In fact, it hasn't been the diagnosis that has brought me to tears; to the contrary, I've been more enveloped in sobs by the reality of blessings and love already showing up from all corners of my life.
And from the moment this began, I have had a heightened sense of peace, which initially concerned me because I worried that I was in denial.
But I have had to remind myself that I also have 25 years of healing behind me. I have lived through a few life-crushing events already so I am an expert at grieving. I know how to shore up my emotional resources and carry onward. I also know how to reach out for help.
I have learned new coping mechanisms, and I have a steady--if not sometimes shaky--belief in a God who wants me to become all of who I am meant to be.
In the past, that meant slogging through grief, betrayal and a broken heart while I struggled to find my footing again. Perhaps today, that means inviting cancer to my table, as I stay open to its teachings.
I believe that life is one big school of lessons, and our soul wants only for us to become our whole, authentic, bright selves. Those of us who are hard-headed students (um, yes, that would be me) sometimes need more than just the gentle whispers that signal a change is necessary.
I seem to need the damn Mac Trucks.
My intention for this newsletter is to introduce a new platform. From the minute the news hit my ears, I made a decision to kick this, no matter what it may require of me.
And with that decision came a whole lot of gratitude and a plan for loving life more fully while I'm still in it.
The Nurse in me plans to stay informed about treatment options; the Life Coach in me longs to remain brutally authentic; and the writer in me lives to tell the story.
I'm drawn to sharing my journey with you--the good, the bad and the ugly--because that's life. It often hits with a devastating blow, from out of nowhere, crushing all you thought you knew.

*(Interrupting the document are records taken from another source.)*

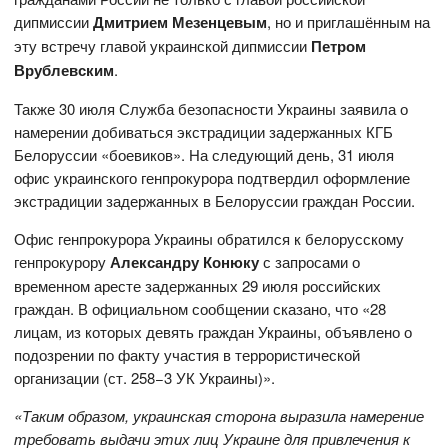
дипмиссии
Дмитрием Мезенцевым
, но и приглашённым на
эту встречу главой украинской дипмиссии
Петром
Врублевским
.
Также 30 июля Служба безопасности Украины заявила о
намерении добиваться экстрадиции задержанных КГБ
Белоруссии «боевиков». На следующий день, 31 июля
офис украинского генпрокурора подтвердил оформление
экстрадиции задержанных в Белоруссии граждан России.
Офис генпрокурора Украины обратился к белорусскому
генпрокурору
Александру Конюку
с запросами о
временном аресте задержанных 29 июля российских
граждан. В официальном сообщении сказано, что «28
лицам, из которых девять граждан Украины, объявлено о
подозрении по факту участия в террористической
организации (ст. 258−3 УК Украины)».
«Таким образом, украинская сторона выразила намерение
требовать выдачи этих лиц Украине для привлечения к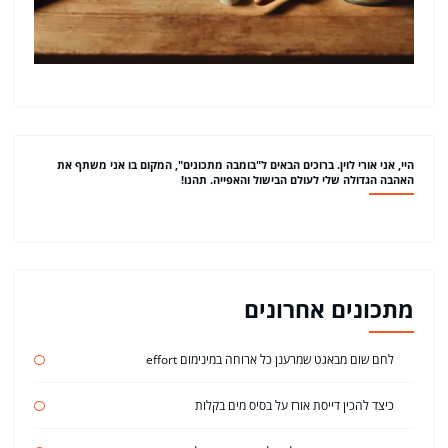
היי, אני אורי לוין. ברוכים הבאים ל"בומבה מתכונים", המקום בו אני משתף את
האהבה הגדולה שלי לעולם הבישול והאפייה. תהנו!
מתכונים אחרונים
לחם שום מבאגט שמרענן כל ארוחה במינימום effort
כיצד להכין דייסת אורז על בסיס מים בקלות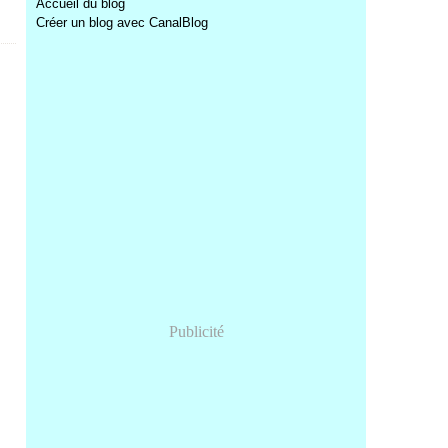
Accueil du blog
Créer un blog avec CanalBlog
Publicité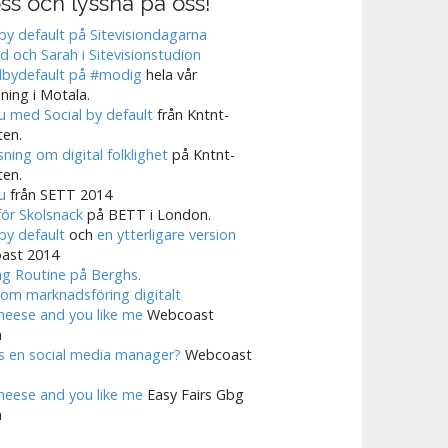
ss och lyssna på oss!
 by default på Sitevisiondagarna
 och Sarah i Sitevisionstudion
lbydefault på #modig
hela vår
sning i Motala.
ju med Social by default
från Kntnt-
ten.
sning om digital folklighet
på Kntnt-
ten.
ju
från SETT 2014
ör Skolsnack
på BETT i London.
 by default
och
en ytterligare version
ast 2014
g Routine på Berghs.
om marknadsföring digitalt
cheese and you like me
Webcoast
n
 en social media manager?
Webcoast
cheese and you like me
Easy Fairs Gbg
n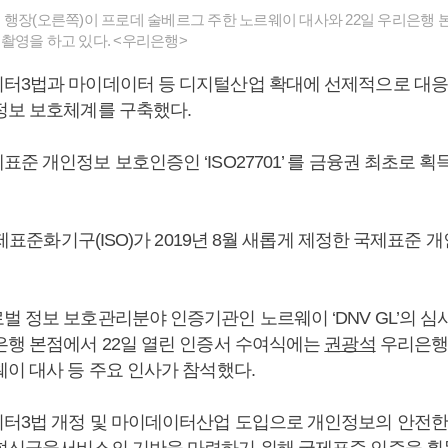
행장(오른쪽)이 프로데 술베르그 주한 노르웨이 대사와 22일 우리은행 
촬영을 하고 있다. <우리은행>
터3법과 마이데이터 등 디지털산업 확대에 선제적으로 대응
정보 보호체계를 구축했다.
준 개인정보 보호인증인 ‘ISO27701’ 를 금융권 최초로 획
 국제표준화기구(ISO)가 2019년 8월 새롭게 제정한 국제표준
벌 정보 보호관리분야 인증기관인 노르웨이 ‘DNV GL’의 심
은행 본점에서 22일 열린 인증서 수여식에는
권광석
우리은행장
웨이 대사 등 주요 인사가 참석했다.
터3법 개정 및 마이데이터산업 도입으로 개인정보의 안전한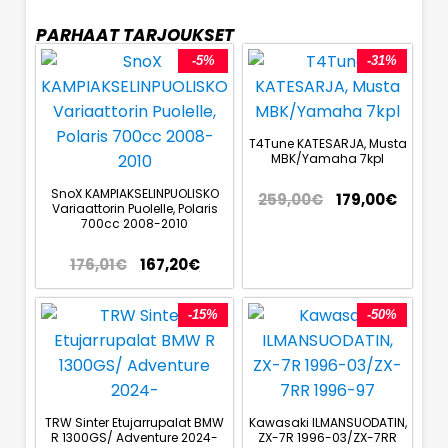
PARHAAT TARJOUKSET
-5%
-31%
T4Tune KATESARJA, Musta
MBK/Yamaha 7kpl
SnoX KAMPIAKSELINPUOLISKO
259,00
€
179,00
€
Variaattorin Puolelle, Polaris
700cc 2008-2010
176,01
€
167,20
€
-15%
-50%
TRW Sinter Etujarrupalat BMW
Kawasaki ILMANSUODATIN,
R 1300GS/ Adventure 2024-
ZX-7R 1996-03/ZX-7RR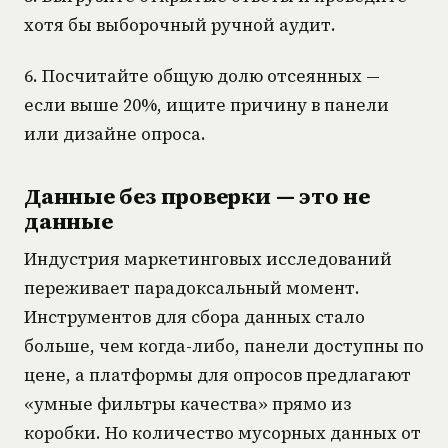
хотя бы выборочный ручной аудит.
6. Посчитайте общую долю отсеянных —
если выше 20%, ищите причину в панели
или дизайне опроса.
Данные без проверки — это не
данные
Индустрия маркетинговых исследований
переживает парадоксальный момент.
Инструментов для сбора данных стало
больше, чем когда-либо, панели доступны по
цене, а платформы для опросов предлагают
«умные фильтры качества» прямо из
коробки. Но количество мусорных данных от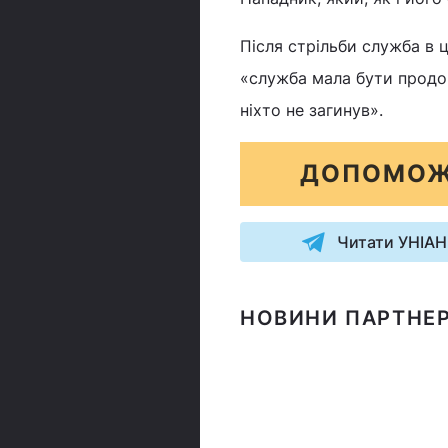
Після стрільби служба в 
«служба мала бути продов
ніхто не загинув».
ДОПОМОЖ
Читати УНІАН
НОВИНИ ПАРТНЕР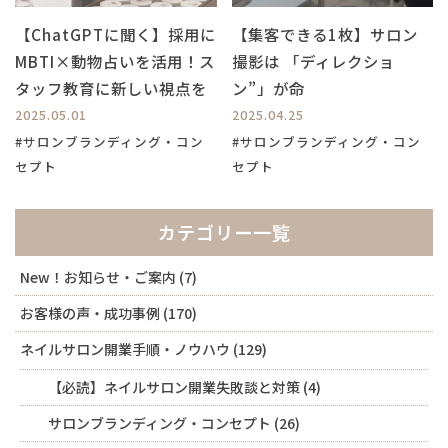
【ChatGPTに聞く】採用に
【集客できる1枚】サロン
MBTI×動物占いを活用！ス
撮影は 「ディレクショ
タッフ教育に新しい視点を
ン”」が命
2025.05.01
2025.04.25
#サロンブランディング・コン
#サロンブランディング・コン
セプト
セプト
カテゴリー一覧
New！お知らせ・ご案内
(7)
お客様の声・成功事例
(170)
ネイルサロン開業手順・ノウハウ
(129)
【必読】ネイルサロン開業失敗談と対策
(4)
サロンブランディング・コンセプト
(26)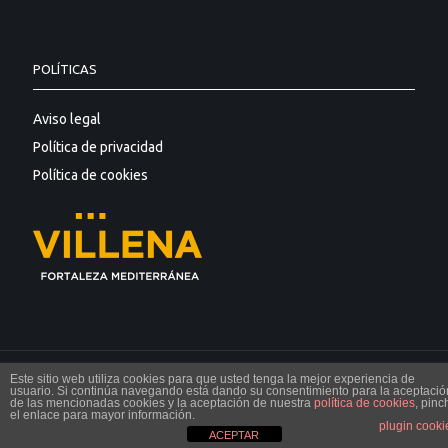
POLÍTICAS
Aviso legal
Política de privacidad
Política de cookies
Este sitio web utiliza cookies para que usted tenga la mejor experiencia de
© Incaire 2018
usuario. Si continúa navegando está dando su consentimiento para la aceptació
de las mencionadas cookies y la aceptación de nuestra
política de cookies
, pinc
el enlace para mayor información.
plugin cooki
ACEPTAR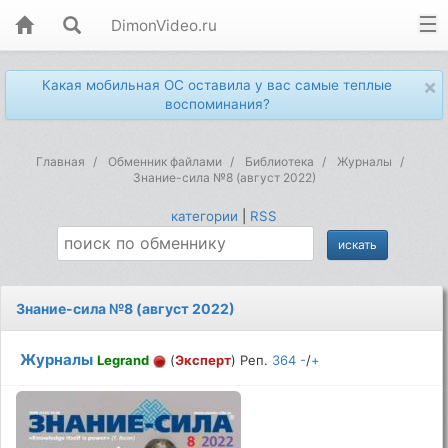
DimonVideo.ru
×
Какая мобильная ОС оставила у вас самые теплые
воспоминания?
Главная
Обменник файлами
Библиотека
Журналы
Знание-сила №8 (август 2022)
категории
|
RSS
Знание-сила №8 (август 2022)
Журналы
Legrand
(
Эксперт
) Реп.
364
-
/
+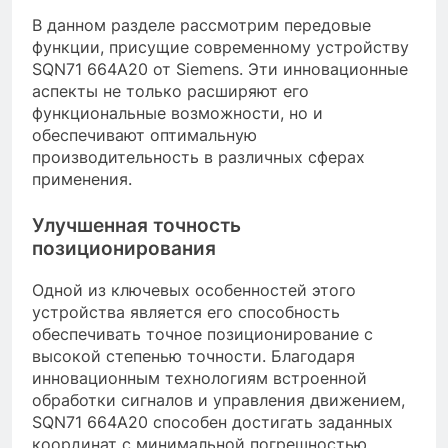
В данном разделе рассмотрим передовые
функции, присущие современному устройству
SQN71 664A20 от Siemens. Эти инновационные
аспекты не только расширяют его
функциональные возможности, но и
обеспечивают оптимальную
производительность в различных сферах
применения.
Улучшенная точность
позиционирования
Одной из ключевых особенностей этого
устройства является его способность
обеспечивать точное позиционирование с
высокой степенью точности. Благодаря
инновационным технологиям встроенной
обработки сигналов и управления движением,
SQN71 664A20 способен достигать заданных
координат с минимальной погрешностью.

But having endured hard emotional events before, I know that it's possible to do things we don't want to do. I know this because I have come out the other side with more gratitude, more wisdom, and a whole new attitude for life.
I plan on soaking up every morsel of teaching this cancer has in store for me.
I am not writing this to draw pity, but to show you how you can hold your head up high when life serves up shitty, moldy lemons, and live with courage, anyway.
It begins with an intention. Then you have to do the difficult, exhausting, sometimes terrifying work to get there.
And remember this: the possibility of a good outcome is just as likely as a bad outcome, but we as humans tend to worry and fret and obsess about all the bad things that are going to happen!
Well, I prefer to dwell on all the possibilities of GOOD, and you should, too.